森友学園をめぐる公文書の改ざんをめぐり、財務省が検察に任意で提出した文書などが”不開示”とされたことを争う裁判で、大阪地裁は14日に原告の赤木雅子さんの請求を退け”不開示決定”は妥当だとする判決を言い渡しました。判決後に原告の赤木さんの代理人弁護士らは大阪市内で会見を開き次のように話しました。

 (代理人の生越照幸弁護士)
 「(赤木さんは)無事裁判所を出ることはできましたので、大事には至らなかった。判決の理由は国の主張を丸のみ聞いていても非常に気分が悪い理由だなと」

 「そもそも森友の事件に絡んで、公文書が変造されたり毀棄されたり、公務員の犯罪行為が二度と起こってはならないところまでは共通だと思います。ではどうやって起こさないようにするのか、何も検証できていないじゃないですか。文書を開示した上で検証することこそが将来の犯罪の抑止だと思うんです」

 「何のために司法があるのか。なぜ裁判官が独立しているのかとか。そういうことを本来は分かった上で法的判断を行うべき。権力側が触られたくない、中核に近づくほど行政は認諾で逃げて、司法は腰が引けてしまう。日本の民主主義はもう終わりましたね」

 (会見に出席した阪口弁護士)
 「厳しい条件は科されるけど(赤木さんに)控訴してはどうですかとおすすめしました。もちろん(赤木さんは)控訴したいと話していました。第2ラウンドでもっと詳細な理屈をたててもう一度チャレンジしたい」

 財務省近畿財務局の元職員・赤木俊夫さん(当時54)は、森友学園をめぐる決裁文書の改ざんを強いられ2018年に自殺。妻の雅子さんは改ざんの指示系統を知るため、検察の捜査の際に財務省が任意で提出した文書などを開示するよう求めましたが、財務省は文書が”存在するかどうか”も明らかにせず不開示としました。

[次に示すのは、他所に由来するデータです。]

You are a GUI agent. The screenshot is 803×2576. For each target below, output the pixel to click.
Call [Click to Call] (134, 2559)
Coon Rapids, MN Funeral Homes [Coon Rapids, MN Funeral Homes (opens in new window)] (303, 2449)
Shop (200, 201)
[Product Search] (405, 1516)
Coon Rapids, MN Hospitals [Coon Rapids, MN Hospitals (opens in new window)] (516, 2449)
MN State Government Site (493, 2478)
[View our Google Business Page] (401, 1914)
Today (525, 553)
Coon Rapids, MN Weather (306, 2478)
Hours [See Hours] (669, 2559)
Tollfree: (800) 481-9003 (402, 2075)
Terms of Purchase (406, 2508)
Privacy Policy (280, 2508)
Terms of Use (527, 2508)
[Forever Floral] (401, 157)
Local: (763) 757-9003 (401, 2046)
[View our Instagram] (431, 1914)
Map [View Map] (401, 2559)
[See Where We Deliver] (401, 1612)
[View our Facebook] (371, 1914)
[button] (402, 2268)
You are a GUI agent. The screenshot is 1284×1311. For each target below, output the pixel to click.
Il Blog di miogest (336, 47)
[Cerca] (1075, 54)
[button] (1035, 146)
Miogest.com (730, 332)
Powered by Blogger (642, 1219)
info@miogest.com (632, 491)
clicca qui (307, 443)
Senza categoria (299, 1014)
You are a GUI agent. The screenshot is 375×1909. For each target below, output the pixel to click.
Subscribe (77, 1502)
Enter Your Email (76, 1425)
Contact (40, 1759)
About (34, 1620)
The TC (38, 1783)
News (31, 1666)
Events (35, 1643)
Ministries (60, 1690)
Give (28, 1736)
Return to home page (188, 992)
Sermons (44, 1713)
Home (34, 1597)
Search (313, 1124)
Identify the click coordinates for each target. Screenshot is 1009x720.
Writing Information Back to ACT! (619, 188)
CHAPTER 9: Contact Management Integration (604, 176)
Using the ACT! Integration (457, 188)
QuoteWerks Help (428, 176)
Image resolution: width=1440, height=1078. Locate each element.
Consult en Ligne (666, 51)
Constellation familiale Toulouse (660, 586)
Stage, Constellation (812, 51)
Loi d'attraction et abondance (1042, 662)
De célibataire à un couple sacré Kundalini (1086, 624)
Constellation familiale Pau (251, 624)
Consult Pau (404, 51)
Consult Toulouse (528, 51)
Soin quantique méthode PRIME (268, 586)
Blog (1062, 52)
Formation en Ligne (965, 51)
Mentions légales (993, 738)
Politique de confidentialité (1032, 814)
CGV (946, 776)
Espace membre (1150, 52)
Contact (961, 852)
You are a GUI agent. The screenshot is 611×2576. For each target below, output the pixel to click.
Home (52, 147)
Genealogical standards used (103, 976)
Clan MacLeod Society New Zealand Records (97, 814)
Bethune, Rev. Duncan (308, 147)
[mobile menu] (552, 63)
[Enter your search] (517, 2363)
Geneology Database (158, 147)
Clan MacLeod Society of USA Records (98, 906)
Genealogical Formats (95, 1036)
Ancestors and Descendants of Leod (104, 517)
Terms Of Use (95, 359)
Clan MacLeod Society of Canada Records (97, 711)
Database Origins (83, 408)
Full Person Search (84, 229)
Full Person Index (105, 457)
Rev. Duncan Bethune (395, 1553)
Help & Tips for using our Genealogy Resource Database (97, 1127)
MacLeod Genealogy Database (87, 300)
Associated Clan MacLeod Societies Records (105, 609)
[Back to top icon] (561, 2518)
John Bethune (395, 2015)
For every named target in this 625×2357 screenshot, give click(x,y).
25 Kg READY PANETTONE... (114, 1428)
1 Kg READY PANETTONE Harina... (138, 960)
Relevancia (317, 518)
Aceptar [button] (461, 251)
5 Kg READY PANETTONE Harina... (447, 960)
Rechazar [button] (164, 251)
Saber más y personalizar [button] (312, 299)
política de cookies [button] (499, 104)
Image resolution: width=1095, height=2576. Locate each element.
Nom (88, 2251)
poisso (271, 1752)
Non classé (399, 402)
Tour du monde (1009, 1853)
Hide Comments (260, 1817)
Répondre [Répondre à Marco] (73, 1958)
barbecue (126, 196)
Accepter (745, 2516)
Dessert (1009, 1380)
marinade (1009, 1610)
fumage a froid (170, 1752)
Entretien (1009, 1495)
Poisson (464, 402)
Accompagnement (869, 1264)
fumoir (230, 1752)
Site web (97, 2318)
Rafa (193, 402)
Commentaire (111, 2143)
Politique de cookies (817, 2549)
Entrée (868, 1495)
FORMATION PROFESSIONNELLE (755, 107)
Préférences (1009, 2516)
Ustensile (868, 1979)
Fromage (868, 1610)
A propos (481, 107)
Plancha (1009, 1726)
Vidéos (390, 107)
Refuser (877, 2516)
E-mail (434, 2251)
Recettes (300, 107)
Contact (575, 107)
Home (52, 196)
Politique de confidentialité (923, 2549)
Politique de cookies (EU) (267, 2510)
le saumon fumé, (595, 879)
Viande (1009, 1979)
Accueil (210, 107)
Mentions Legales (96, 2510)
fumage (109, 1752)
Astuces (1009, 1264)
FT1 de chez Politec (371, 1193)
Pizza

 雅子さんは2021年、不開示決定を取り消すよう求めて大阪地裁に訴えを起こしました。

 裁判の中で国側は、「捜査機関の手の内にある情報が推測されかねず、将来の捜査に支障を及ぼすおそれがある」などと主張し、訴えを退けるよう求めていました。

大阪地裁「将来の事件に影響がある恐れがある」赤木さんの訴え退ける

 14日、大阪地裁は、「文書の存否が明らかになることで、捜査事項や捜査機関の関心事項が推知され、将来の事件に影響がある恐れがある」として、国の決定を適法だとし、雅子さん側の訴えを退けました。9月14日の判決を聞いた原告の赤木さんは、法廷内で崩れ落ちるように床に倒れこみました。